Before McLeroy lived in Michigan, she lived in California and started searching for answers there. McLeroy said she started developing chronic pain after her first child.

“I started seeing doctors out there,” McLeroy said. “Nobody knew what was wrong or like why nothing was working that would usually work for normal or would help subside the problem.”

She added she had to keep going to specialists in California and no one had any answers. When she moved to Michigan, someone mentioned going to the University of Michigan hospital system.

“I remember, one day, we drove all the way out there to go to the ER, and I waited in the ER for literally 13 hours,” McLeroy said.

Before this, McLeroy visited the ER before due to severe pain from migraines and other issues. She later said that she deals with chronic pain, popping and clicking throughout her body.

“I deal with different types of pain,” McLeroy said. “Lots of nerve pain, muscle pain, then the joint pain, then the rare forms of headaches, migraines I get.”

After waiting, she finally saw a specialist who was able to identify what she’d been going through.

“When I’d seen the specialist, he instantly knew, I guess by my features as well, about the Ehlers-Danlos syndrome,” McLeroy said.

McLeroy never heard of EDS before the diagnosis and started her research after that.

“It took that one special doctor after 10 years of trying to get answers from people,” McLeroy said. “To know what he was doing and then it was confirmed through rheumatologists and genetics. Yeah, I’m really thankful I waited the 13 hours.”
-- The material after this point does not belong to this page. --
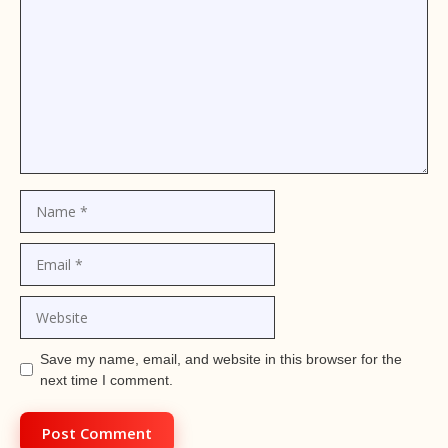
Name
Email
Website
Save my name, email, and website in this browser for the
next time I comment.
McLeroy said when she looks back to her childhood, she did have signs and symptoms of EDS. She said she saw it in her features such as her hypermobility, bladder problems and abnormally stretchy skin.
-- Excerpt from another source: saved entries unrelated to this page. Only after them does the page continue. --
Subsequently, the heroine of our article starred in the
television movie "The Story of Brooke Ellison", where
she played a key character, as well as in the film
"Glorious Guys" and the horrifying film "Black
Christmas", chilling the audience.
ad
“My parents didn’t. They don’t have any of these health issues and they wouldn’t have known what to look for when I was a kid, but I did have signs,” McLeroy said.

She also said that EDS can skip generations and she could also be the one that started with EDS. Her eight half brothers and sisters as well as her parents don’t have EDS.
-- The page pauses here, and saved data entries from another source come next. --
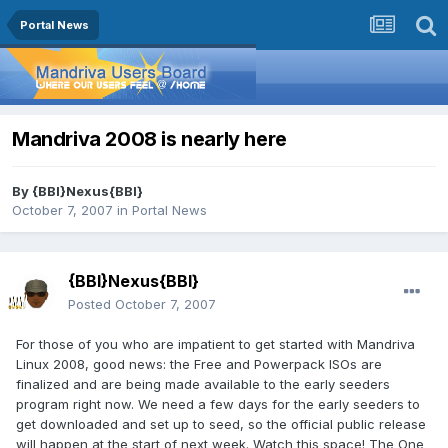
Portal News
Mandriva 2008 is nearly here
By
{BBI}Nexus{BBI}
October 7, 2007
in
Portal News
{BBI}Nexus{BBI}
Posted
October 7, 2007
For those of you who are impatient to get started with Mandriva
Linux 2008, good news: the Free and Powerpack ISOs are
finalized and are being made available to the early seeders
program right now. We need a few days for the early seeders to
get downloaded and set up to seed, so the official public release
will happen at the start of next week. Watch this space! The One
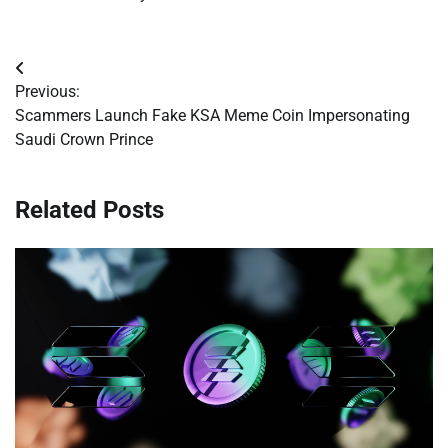
Post
Previous:
navigation
Scammers Launch Fake KSA Meme Coin Impersonating
Saudi Crown Prince
Related Posts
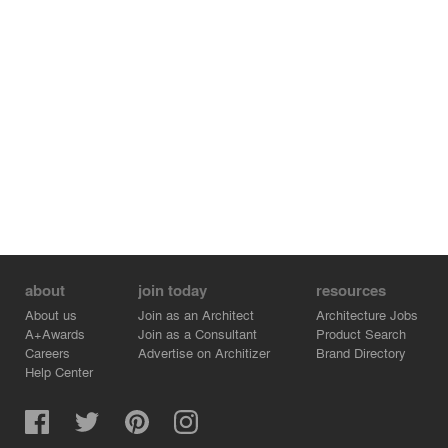
about
join today
resources
About us
Join as an Architect
Architecture Jobs
A+Awards
Join as a Consultant
Product Search
Careers
Advertise on Architizer
Brand Directory
Help Center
She sees 14 specialists because the symptoms of EDS cause other health issues throughout the body.

“For me personally, it’s affected also my GI tract, my muscles, joints,” McLeroy said. “Even my eyeballs. But I look so normal on the outside. So no one knows unless I were to say something because all my problems are on the inside.”

Ever since the diagnosis, she’s been in physical therapy and receives injections.

“Because there’s currently no cure, so it’s more of just managing, I guess, your symptoms,” McLeroy said.

McLeroy said early diagnosis is crucial to EDS.

“It’s just better to know things early on,” McLeroy said. “Because I didn’t know before having children and now, they show signs. So it would have been nice to know all that stuff and do preventive things to not be as severe.”

McLeroy said she wants to bring more awareness to EDS. She said she knows people who haven’t been diagnosed until they were in their 50s or 60s.

“It just needs to be more recognized and taken serious especially in the medical field,” McLeroy said.

She went on to say even though there’s no cure she still has to live with the symptoms.

“It’s just been a little bit of a struggle, I guess, going to all the different doctors and injections,” McLeroy said. “But it’s pretty much all you can do for now.”

Fernandez wants people to know that not everyone with EDS presents their symptoms the same. She said if doctors and people could understand the different presentations that those with EDS could get the help they need.

“You know, not everyone has the same phenotype. It could help lead to earlier diagnosis and better care,” Fernandez said.

Fernandez said people should be more aware of EDS and the people who have it.

“I think the more people that know about it the better care people will be able to receive,” Fernandez said.